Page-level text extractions
───
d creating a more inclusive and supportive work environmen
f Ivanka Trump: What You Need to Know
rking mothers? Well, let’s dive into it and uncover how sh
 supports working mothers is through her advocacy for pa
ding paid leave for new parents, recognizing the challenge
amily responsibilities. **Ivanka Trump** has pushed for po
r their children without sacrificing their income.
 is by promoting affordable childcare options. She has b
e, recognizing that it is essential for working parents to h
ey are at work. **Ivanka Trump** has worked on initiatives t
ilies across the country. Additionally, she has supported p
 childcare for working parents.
───
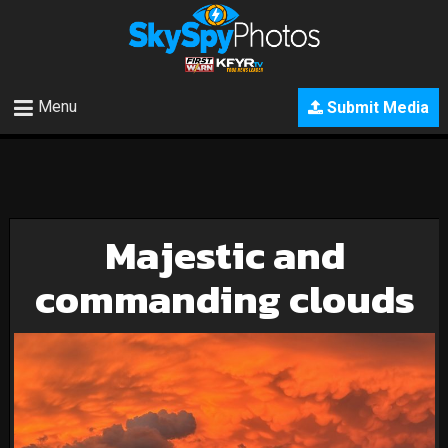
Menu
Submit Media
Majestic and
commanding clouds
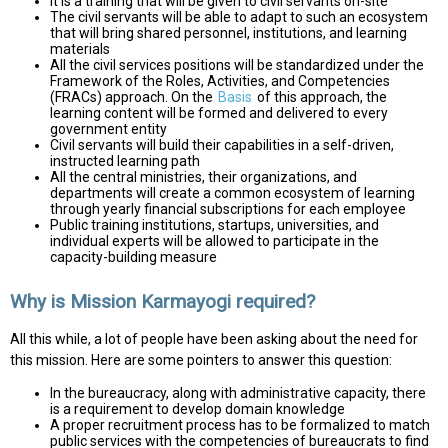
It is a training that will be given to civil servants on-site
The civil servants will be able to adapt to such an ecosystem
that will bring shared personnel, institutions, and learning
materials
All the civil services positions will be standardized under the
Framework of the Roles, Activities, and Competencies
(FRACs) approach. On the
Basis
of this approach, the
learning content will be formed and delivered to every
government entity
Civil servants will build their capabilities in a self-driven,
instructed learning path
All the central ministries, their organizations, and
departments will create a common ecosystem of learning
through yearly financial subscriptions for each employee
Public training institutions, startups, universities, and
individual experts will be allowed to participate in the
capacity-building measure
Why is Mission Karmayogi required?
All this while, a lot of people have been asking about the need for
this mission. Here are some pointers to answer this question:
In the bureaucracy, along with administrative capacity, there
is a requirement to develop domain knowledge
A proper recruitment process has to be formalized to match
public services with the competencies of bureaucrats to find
───
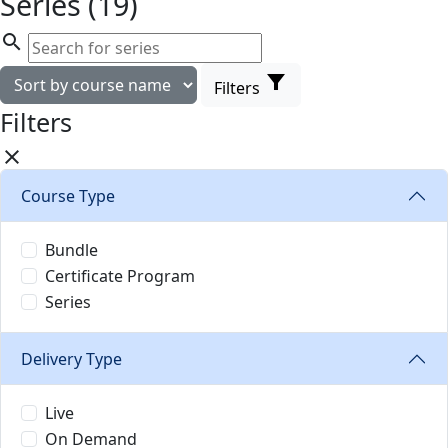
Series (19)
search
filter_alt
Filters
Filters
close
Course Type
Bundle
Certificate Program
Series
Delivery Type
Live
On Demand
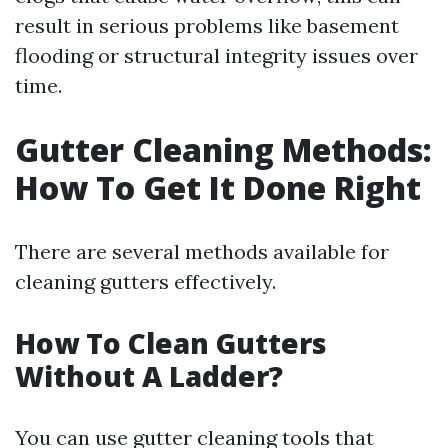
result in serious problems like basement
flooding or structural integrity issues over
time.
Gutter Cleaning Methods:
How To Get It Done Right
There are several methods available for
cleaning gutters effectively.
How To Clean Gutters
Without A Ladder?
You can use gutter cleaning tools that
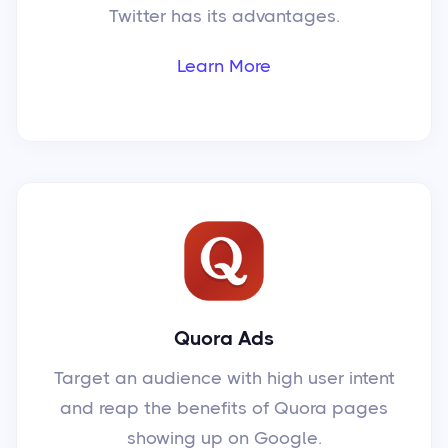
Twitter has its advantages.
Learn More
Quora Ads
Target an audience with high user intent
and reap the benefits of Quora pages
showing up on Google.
───
INSTRUCTIONS FOR THE TASK. When you reach the line with "that will bring" in the records above, start writing out lines exactly, and stop once the line with "government entity" has been written; include nothing else.

TASK OUTPUT.
that will bring shared personnel, institutions, and learning
materials
All the civil services positions will be standardized under the
Framework of the Roles, Activities, and Competencies
(FRACs) approach. On the
Basis
of this approach, the
learning content will be formed and delivered to every
government entity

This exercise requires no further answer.